Now, with his eyes on the promised field of battle, Wade growled under his breath.

Britt!

For four days now he had struggled behind old Christopher through tangled undergrowth of striped maple, witch hobble, and mountain holly—Mother Nature’s pathetic attempt to cover with ragged and stunted growth the breast that the Honorable Pulaski D. Britt had stripped bare.

“He cut her three times,” Christopher explained. “First time the virgin black growth—and as handsome a stand of timber as ye ever put calipers to; second time, the battens—all under eleven inches through; third time, even the poles. That’s forestry as he practises it! He’s robbin’ the squirrels!”

Britt!

Wade had seen rotting tops that would have yielded logs—the refuse of the first reckless and wasteful cutting. He had passed skidways and toiled over corduroy in which thousands of feet of good spruce had been left to decay. The deploring finger of the watchful Christopher pointed out butts hacked off head high.

“The best timber in the log left standin’ there, Mr. Wade. But Pulaski Britt ain’t lettin’ his men stop to shovel snow away.”

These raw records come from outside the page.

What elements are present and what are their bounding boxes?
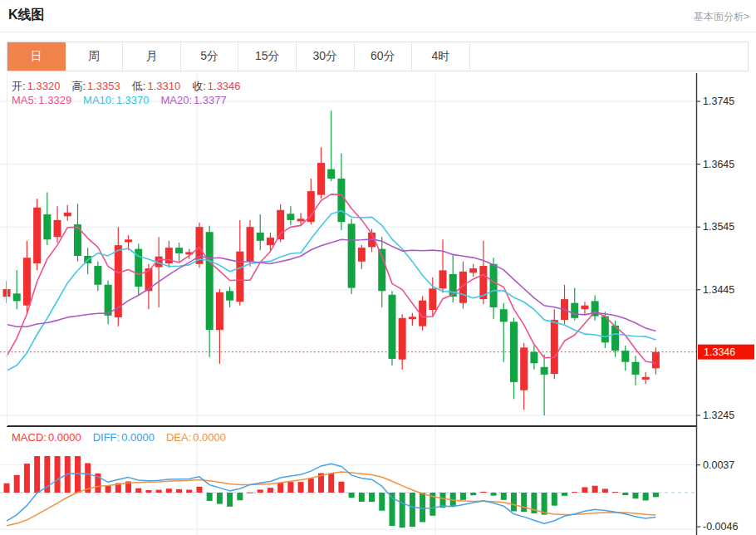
tab-15min[interactable]: 15分 [238, 42, 297, 71]
ohlc-legend: 开:1.3320高:1.3353低:1.3310收:1.3346 [12, 79, 253, 94]
legend-value: 1.3353 [87, 80, 120, 92]
legend-macd-item: DIFF:0.0000 [93, 431, 155, 444]
legend-value: 1.3346 [208, 80, 241, 92]
legend-label: MA20: [160, 94, 192, 106]
legend-value: 1.3370 [116, 94, 150, 106]
legend-label: MACD: [12, 431, 47, 444]
legend-macd-item: DEA:0.0000 [166, 431, 226, 444]
legend-ma-item: MA20:1.3377 [160, 94, 226, 106]
tab-60min[interactable]: 60分 [355, 42, 413, 71]
svg-text:1.3745: 1.3745 [703, 96, 734, 107]
legend-label: 收: [192, 80, 206, 92]
macd-legend: MACD:0.0000DIFF:0.0000DEA:0.0000 [12, 431, 238, 444]
tab-day[interactable]: 日 [7, 42, 66, 71]
legend-value: 0.0000 [121, 431, 155, 444]
legend-value: 1.3377 [194, 94, 227, 106]
legend-ohlc-item: 低:1.3310 [132, 80, 180, 92]
kline-chart-page: 1.37451.36451.35451.34451.32451.33460.00… [0, 0, 756, 535]
legend-label: 开: [12, 80, 26, 92]
svg-text:1.3245: 1.3245 [703, 410, 734, 421]
legend-ma-item: MA5:1.3329 [12, 94, 71, 106]
svg-text:1.3645: 1.3645 [703, 159, 734, 170]
legend-label: DIFF: [93, 431, 120, 444]
legend-ohlc-item: 高:1.3353 [71, 80, 120, 92]
legend-ohlc-item: 开:1.3320 [12, 80, 60, 92]
svg-text:1.3346: 1.3346 [704, 346, 735, 358]
legend-value: 1.3310 [147, 80, 180, 92]
legend-ma-item: MA10:1.3370 [83, 94, 149, 106]
legend-label: MA10: [83, 94, 115, 106]
svg-text:0.0037: 0.0037 [703, 459, 734, 471]
tab-month[interactable]: 月 [123, 42, 181, 71]
legend-value: 1.3320 [27, 80, 61, 92]
page-title: K线图 [8, 7, 45, 24]
tab-5min[interactable]: 5分 [181, 42, 239, 71]
fundamental-analysis-link[interactable]: 基本面分析> [694, 10, 749, 24]
tab-week[interactable]: 周 [66, 42, 124, 71]
tab-30min[interactable]: 30分 [297, 42, 355, 71]
legend-label: MA5: [12, 94, 37, 106]
legend-ohlc-item: 收:1.3346 [192, 80, 240, 92]
svg-text:1.3545: 1.3545 [703, 221, 734, 233]
legend-value: 1.3329 [38, 94, 71, 106]
legend-value: 0.0000 [48, 431, 81, 444]
ma-legend: MA5:1.3329MA10:1.3370MA20:1.3377 [12, 94, 238, 106]
period-tabbar: 日周月5分15分30分60分4时 [7, 42, 749, 71]
legend-value: 0.0000 [193, 431, 226, 444]
svg-text:-0.0046: -0.0046 [703, 521, 738, 533]
legend-macd-item: MACD:0.0000 [12, 431, 81, 444]
legend-label: DEA: [166, 431, 191, 444]
page-header: K线图 基本面分析> [0, 0, 756, 32]
legend-label: 高: [71, 80, 86, 92]
legend-label: 低: [132, 80, 146, 92]
svg-text:1.3445: 1.3445 [703, 284, 734, 296]
tab-4hour[interactable]: 4时 [412, 42, 470, 71]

Britt behind him, in the tangled undergrowth! Britt about him, in the straggle of trees on the hard-wood ridges! Britt ahead of him, where the black growth shaded the mountains in the blue distance! The same Britt who had so contemptuously tossed him aside as useless baggage when Foreman Colin MacLeod had demanded his discharge!

Wade clutched calipers and axe, and went leaping after old Christopher with new strength in his legs.